Так вот, с девушки все и началось. В тот вечер мы выступали особенно хорошо. Аудитория была благодарной, принимали нас «на ура», подолгу не отпускали со сцены, прося почитать свои стихи ещё и ещё. Чего ещё желать молодому поэту? А кроме того, в зале было столько очаровательных девушек…
И вот, когда наш творческий вечер всё же закончился, ко мне подошла милая молодая девушка. Сама подошла, что было немаловажно. Потому что нас – двадцатишестилетних – девушки, которым было по 18-20, считали чуть ли не стариками. Так вот, эта девушка – как потом оказалось, её звали Таня – сказала мне, что ей очень понравились мои стихи, и она была бы рада, если бы я почитал ещё что-нибудь для неё персонально. У неё были огромные серые глаза, которые смотрели на мир восторженно и удивлённо…
К утру стихотворные строки закончились. Как, собственно, и время нашего общения. Потому что нам было пора возвращаться в Ярославль, а Таня со всей своей омской группой (как выяснилось, она была родом из Омска) должна была в тот же день уезжать из Ростова в подмосковный молодёжный лагерь «Жемчужина». Были тогда такие путёвки: половину поездки в одном молодёжном лагере, половину в другом…
К вечеру следующего дня воспоминания о ростовском вояже стали расплывчатыми и туманными. Тем более, что наутро мне предстояло отправиться в столицу нашей Родины Москву для согласования в отраслевом министерстве очередных изданий по соцсоревнованию.
Все согласование заняло минут пятнадцать, потому что, по большому счету, до всего этого никому не было никакого дела. Впереди у меня замаячило полдня свободных от должностных обязанностей, а ещё замечательный вечер и, если повезёт, насыщенная ночь. Я шел по улице Горького (ныне Тверской) в приподнятом настроении и прокручивал в уме возможные варианты вечернего времяпрепровождения. Как вдруг…
– Здравствуйте! – услышал я и, подняв голову, увидел перед собой огромные серые глаза Тани. Мы поахали и поохали на тему тесноты нашего маленького мира, а потом стали выяснять, кто и как здесь оказался. Что касается меня, то я «отчитался» быстро, а Таня долго и путано объясняла мне, что в лагере им выделили свободных полдня, и она тут же приехала в Москву посмотреть на памятники Пушкину и Маяковскому.
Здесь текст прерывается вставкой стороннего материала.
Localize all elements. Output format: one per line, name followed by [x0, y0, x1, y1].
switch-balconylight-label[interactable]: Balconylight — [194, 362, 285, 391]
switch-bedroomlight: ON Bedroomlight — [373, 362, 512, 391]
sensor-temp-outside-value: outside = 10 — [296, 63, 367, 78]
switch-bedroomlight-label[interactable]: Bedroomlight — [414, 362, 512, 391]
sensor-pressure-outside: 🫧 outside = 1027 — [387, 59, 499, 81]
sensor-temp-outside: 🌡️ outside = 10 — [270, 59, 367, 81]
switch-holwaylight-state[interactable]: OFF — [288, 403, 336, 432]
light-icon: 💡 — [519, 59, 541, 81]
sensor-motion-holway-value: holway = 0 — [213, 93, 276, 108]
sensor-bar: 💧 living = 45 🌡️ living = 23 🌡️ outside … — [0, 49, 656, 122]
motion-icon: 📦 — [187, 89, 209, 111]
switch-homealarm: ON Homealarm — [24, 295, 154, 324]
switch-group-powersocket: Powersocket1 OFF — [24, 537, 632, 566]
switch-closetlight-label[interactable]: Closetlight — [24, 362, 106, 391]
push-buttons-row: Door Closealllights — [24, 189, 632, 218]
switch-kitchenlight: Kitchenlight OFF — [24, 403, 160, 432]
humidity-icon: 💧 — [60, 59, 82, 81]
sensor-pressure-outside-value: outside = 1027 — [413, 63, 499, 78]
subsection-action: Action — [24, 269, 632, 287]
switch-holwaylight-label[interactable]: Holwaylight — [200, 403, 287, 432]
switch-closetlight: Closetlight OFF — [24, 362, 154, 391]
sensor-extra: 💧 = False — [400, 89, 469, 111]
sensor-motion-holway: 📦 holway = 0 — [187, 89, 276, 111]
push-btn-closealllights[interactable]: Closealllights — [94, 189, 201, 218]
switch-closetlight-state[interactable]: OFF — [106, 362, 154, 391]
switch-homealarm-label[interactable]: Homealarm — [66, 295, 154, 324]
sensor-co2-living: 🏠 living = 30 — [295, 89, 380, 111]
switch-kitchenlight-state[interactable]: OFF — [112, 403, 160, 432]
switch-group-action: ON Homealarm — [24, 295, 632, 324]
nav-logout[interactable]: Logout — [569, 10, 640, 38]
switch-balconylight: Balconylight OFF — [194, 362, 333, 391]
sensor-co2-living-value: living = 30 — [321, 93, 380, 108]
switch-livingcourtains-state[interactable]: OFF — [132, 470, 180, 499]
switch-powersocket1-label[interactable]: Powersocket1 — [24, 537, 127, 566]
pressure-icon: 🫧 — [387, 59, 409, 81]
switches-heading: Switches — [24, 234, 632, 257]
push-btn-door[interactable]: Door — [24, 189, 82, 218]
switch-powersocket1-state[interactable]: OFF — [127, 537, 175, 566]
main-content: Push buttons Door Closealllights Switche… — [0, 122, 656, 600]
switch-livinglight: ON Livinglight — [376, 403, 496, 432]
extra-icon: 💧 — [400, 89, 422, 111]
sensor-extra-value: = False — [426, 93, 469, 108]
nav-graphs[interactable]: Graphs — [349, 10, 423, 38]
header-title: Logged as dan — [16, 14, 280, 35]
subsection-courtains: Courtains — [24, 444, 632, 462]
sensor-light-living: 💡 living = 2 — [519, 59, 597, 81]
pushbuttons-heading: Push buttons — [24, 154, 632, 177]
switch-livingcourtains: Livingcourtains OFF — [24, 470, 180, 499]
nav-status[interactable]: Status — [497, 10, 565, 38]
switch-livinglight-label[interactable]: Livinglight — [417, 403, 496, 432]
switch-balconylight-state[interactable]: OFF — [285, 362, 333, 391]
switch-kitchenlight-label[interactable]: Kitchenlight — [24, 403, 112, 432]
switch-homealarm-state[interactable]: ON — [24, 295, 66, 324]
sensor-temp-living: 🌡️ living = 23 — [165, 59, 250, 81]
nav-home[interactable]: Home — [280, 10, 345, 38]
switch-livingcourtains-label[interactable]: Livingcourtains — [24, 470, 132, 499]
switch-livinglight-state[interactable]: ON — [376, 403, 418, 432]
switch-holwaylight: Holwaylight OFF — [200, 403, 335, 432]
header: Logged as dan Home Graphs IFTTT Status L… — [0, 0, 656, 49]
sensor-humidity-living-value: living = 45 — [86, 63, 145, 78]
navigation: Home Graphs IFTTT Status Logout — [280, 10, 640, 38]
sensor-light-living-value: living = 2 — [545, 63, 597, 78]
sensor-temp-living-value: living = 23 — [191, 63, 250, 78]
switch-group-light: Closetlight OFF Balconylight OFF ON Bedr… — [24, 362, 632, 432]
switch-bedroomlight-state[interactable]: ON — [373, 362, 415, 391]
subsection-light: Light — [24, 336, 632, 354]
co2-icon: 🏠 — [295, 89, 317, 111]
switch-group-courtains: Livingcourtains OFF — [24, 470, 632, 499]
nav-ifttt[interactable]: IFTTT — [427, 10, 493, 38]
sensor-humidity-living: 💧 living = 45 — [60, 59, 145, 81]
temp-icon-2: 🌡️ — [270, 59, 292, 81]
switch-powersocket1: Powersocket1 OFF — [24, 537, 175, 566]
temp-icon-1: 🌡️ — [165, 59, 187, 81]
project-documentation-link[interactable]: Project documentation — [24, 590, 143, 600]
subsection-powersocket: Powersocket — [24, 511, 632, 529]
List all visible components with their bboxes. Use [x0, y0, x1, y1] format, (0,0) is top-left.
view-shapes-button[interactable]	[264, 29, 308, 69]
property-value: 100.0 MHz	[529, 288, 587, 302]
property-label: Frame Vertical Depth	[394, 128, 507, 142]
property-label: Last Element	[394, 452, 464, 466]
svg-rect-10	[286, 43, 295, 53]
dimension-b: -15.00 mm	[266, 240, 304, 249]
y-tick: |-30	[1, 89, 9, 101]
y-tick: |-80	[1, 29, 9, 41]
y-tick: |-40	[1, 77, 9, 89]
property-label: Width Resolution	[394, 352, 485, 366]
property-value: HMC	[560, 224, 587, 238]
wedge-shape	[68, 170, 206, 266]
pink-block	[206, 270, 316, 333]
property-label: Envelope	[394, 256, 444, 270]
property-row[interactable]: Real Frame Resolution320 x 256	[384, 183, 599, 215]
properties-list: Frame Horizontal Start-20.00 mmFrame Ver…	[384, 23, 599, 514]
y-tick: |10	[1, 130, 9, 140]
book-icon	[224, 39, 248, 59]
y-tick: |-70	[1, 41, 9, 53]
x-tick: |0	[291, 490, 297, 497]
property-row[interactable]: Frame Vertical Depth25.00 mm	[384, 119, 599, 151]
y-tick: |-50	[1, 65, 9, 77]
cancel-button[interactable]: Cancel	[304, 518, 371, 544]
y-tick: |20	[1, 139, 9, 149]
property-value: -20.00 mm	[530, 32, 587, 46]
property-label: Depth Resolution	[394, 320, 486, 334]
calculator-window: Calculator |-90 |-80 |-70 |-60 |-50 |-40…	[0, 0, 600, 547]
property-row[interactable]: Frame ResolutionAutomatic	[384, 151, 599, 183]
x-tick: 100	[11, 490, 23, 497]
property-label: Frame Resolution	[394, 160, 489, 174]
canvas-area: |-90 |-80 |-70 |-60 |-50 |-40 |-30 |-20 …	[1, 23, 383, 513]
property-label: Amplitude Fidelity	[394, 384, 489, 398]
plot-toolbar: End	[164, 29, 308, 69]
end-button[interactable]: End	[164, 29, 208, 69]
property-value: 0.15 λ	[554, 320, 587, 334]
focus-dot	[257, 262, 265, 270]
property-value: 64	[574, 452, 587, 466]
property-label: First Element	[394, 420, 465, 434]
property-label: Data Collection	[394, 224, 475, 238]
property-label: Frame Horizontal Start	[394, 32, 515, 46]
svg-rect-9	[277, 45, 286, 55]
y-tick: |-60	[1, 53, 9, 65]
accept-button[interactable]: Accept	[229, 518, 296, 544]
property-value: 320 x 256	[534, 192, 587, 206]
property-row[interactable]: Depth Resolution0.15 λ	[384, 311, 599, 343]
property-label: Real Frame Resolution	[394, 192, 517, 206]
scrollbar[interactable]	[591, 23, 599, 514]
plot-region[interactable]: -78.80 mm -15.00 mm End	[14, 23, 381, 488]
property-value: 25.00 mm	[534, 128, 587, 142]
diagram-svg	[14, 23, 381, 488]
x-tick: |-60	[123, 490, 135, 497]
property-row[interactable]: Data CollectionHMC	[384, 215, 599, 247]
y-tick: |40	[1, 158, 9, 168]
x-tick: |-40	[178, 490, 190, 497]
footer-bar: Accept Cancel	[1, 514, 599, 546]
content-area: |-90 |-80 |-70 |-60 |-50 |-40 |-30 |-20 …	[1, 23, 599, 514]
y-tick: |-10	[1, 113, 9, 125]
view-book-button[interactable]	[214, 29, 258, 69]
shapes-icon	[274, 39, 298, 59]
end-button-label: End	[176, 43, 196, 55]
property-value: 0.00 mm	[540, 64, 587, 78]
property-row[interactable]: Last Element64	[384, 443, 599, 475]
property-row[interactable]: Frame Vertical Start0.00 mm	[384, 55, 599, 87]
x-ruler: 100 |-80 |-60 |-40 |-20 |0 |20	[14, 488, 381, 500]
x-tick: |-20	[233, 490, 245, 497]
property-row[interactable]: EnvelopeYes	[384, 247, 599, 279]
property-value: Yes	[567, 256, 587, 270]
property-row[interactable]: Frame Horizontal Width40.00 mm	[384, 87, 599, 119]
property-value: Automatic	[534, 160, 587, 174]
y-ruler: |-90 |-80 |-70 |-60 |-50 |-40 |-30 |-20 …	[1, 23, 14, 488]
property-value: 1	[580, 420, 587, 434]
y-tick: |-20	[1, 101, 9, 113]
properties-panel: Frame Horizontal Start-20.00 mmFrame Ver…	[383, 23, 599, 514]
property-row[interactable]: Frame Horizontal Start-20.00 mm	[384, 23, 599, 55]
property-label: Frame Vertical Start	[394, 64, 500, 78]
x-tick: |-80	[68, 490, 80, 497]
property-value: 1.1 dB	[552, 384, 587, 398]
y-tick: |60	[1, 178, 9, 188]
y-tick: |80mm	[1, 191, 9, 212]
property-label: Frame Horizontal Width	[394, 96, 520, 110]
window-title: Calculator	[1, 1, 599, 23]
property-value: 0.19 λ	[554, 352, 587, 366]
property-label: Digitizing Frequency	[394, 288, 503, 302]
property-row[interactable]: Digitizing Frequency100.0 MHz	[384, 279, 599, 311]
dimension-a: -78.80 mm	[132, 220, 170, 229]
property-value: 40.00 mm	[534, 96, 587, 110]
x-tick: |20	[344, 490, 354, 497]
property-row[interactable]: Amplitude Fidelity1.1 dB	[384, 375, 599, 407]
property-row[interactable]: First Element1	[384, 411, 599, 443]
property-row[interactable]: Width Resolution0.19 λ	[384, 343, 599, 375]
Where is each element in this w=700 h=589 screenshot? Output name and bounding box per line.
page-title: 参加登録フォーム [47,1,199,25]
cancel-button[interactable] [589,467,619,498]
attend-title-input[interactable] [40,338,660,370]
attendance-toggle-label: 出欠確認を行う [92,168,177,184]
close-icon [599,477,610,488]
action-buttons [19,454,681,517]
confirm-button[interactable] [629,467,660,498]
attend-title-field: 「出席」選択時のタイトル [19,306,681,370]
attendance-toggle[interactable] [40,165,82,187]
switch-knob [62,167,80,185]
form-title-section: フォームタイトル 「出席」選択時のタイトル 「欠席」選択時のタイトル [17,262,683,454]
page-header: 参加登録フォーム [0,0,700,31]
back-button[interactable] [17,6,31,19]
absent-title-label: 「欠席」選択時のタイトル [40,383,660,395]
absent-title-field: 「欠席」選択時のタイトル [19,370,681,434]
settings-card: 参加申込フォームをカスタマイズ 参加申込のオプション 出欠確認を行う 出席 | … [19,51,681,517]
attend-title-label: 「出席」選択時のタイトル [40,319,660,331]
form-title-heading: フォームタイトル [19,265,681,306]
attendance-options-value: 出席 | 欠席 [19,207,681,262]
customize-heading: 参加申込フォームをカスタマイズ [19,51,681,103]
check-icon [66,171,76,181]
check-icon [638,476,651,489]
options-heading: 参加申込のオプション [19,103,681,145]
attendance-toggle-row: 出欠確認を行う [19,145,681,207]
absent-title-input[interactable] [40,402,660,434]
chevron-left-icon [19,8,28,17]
У Пушкина она уже побывала, а теперь вот пробиралась к Владимир Владимировичу.
Честно говоря, я был очень рад её встретить. Не то чтобы я испытывал к ней какие-то чувства, нет, просто мне предоставлялась возможность блеснуть перед «провинциальной» девочкой своими московскими знакомствами. К тому же, что скрывать, девочка была весьма не дурна собой, и с ней не стыдно было показаться в приличном обществе. Поэтому я отмел все варианты предстоящего вечернего отдыха и сконцентрировался на одном.
– Какие у тебя планы на вечер? – поинтересовался я у Тани. Как оказалось, планов у неё не было.
– Тогда, может быть, сходим в ЦДЛ? – предложил я.
По немому вопросу, мелькнувшему в больших серых глазах, я понял, что Таня никогда о ЦДЛ не слышала и не представляет, что это такое. Пришлось объяснить. В серых глазах мелькнуло понимание.
– А меня туда пустят? – с сомнением спросила Таня.
– Со мной?.. – я изобразил на лице усмешку, а про себя подумал: – Попрошу кого-нибудь, если что…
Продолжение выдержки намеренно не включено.